Update 2017: This is an article from 2012 and I wrote the totally updated article in 2017 here.
However, there’s a valuable discussion in the comments to this article, and that’s why I did not delete it, but left it here.
Please, if you have some questions, read the new article and post your comments there. I will not respond to any new comments here. Thank you!
The new financial instruments’ standard – IFRS 9 was under development for a long time and in July 2014, it was finally completed. Its aim is to replace IAS 39 —older standard dealing with financial instruments.
International Accounting Standards Board (IASB) decided to replace IAS 39 gradually in the process consisting of 3 phases: Phase 1—Classification and measurement of financial assets and financial liabilities, Phase 2—Impairment Methodology and Phase 3—Hedge Accounting.
I wrote this summary at the time when Phase 1 was completed and Phases 2 and 3 were still to go. However, by the end of July 2014, IFRS 9 is complete. As the process of updating my videos and articles requires some time, I’ll update these free materials fully within a few weeks. However, I’ll make note here about outdated issues, so don’t worry, I’ll not fool you with the old things.
After all these amendments, mandatory effective date of IFRS 9 was set to 1 January 2018.

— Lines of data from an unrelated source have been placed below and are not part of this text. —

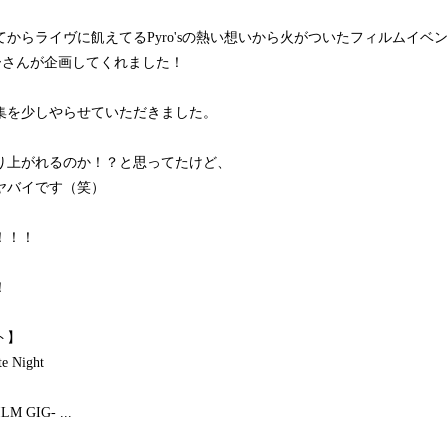
からライヴに飢えてるPyro'sの熱い想いから火がついたフィルムイベ
ロワーさんが企画してくれました！
集を少しやらせていただきました。
り上がれるのか！？と思ってたけど、
ヤバイです（笑）
！！！
！
ト】
e Night
ILM GIG- ...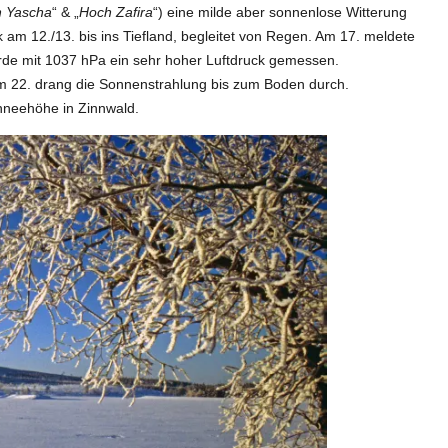
 Yascha
“ & „
Hoch Zafira
“) eine milde aber sonnenlose Witterung
 am 12./13. bis ins Tiefland, begleitet von Regen. Am 17. meldete
de mit 1037 hPa ein sehr hoher Luftdruck gemessen.
am 22. drang die Sonnenstrahlung bis zum Boden durch.
hneehöhe in Zinnwald.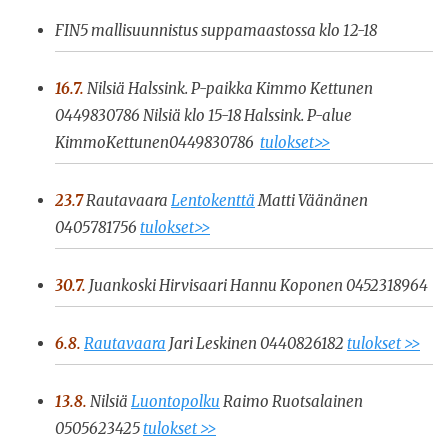
FIN5 mallisuunnistus suppamaastossa klo 12-18
16.7.
Nilsiä Halssink. P-paikka Kimmo Kettunen
0449830786 Nilsiä klo 15-18 Halssink. P-
alue
KimmoKettunen0449830786
tulokset>>
23.7
Rautavaara
Lentokenttä
Matti Väänänen
0405781756
tulokset>>
30.7.
Juankoski Hirvisaari Hannu Koponen 0452318964
6.8.
Rautavaara
Jari Leskinen 0440826182
tulokset >>
13.8.
Nilsiä
Luontopolku
Raimo Ruotsalainen
0505623425
tulokset >>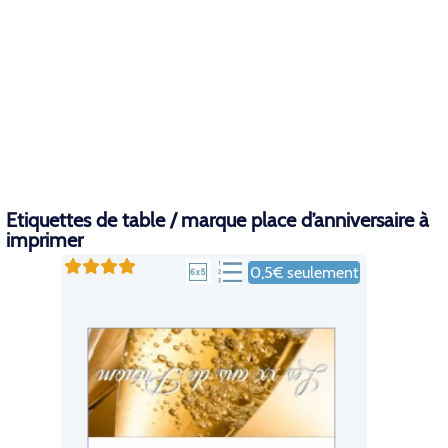
Etiquettes de table / marque place d’anniversaire à
imprimer
0,5€ seulement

In this summary, I will focus just on IFRS 9. For summary of IAS 39, please refer here.
And if you’d like to learn more about differences between IFRS 9 and IAS 39, please read more in the article IAS 39 vs. IFRS 9: Clarifying the Confusion.
Objective of IFRS 9
IFRS 9 establishes principles for the financial reporting of financial assets and financial liabilities. Here, the principal aim is to present relevant and useful information to users of financial statements for their assessment of the amounts, timing and uncertainty of an entity’s future cash flows.
Scope of IFRS 9
Here, IFRS 9 makes reference to IAS 39, because it says that IFRS 9 shall be applied to all items within the scope of IAS 39.
Recognition and Derecognition
This chapter prescribes WHEN the financial asset and financial liability shall be recognized or derecognized in the financial statements.
Paragraphs related to recognition and derecognition of financial assets and financial liabilities in IFRS 9 are to the great extent carried over from IAS 39. Therefore, I carry over the relevant summary from the previous article about IAS 39 for your convenience. All information carried over from IAS 39 summary is put to the frame.
Initial recognition
IFRS 9 requires recognizing a financial asset or a financial liability in the statement of financial position when the entity becomes a party to the contractual provisions of the instrument.
Derecognition of financial assets
Standard IFRS 9 provides extensive guidance on derecognition of a financial asset. Before deciding on derecognition, an entity must determine whether derecognition is related to:
- a financial asset (or a group of similar financial assets) in its entirety, or
- a part of a financial asset (or a part of a group of similar financial assets)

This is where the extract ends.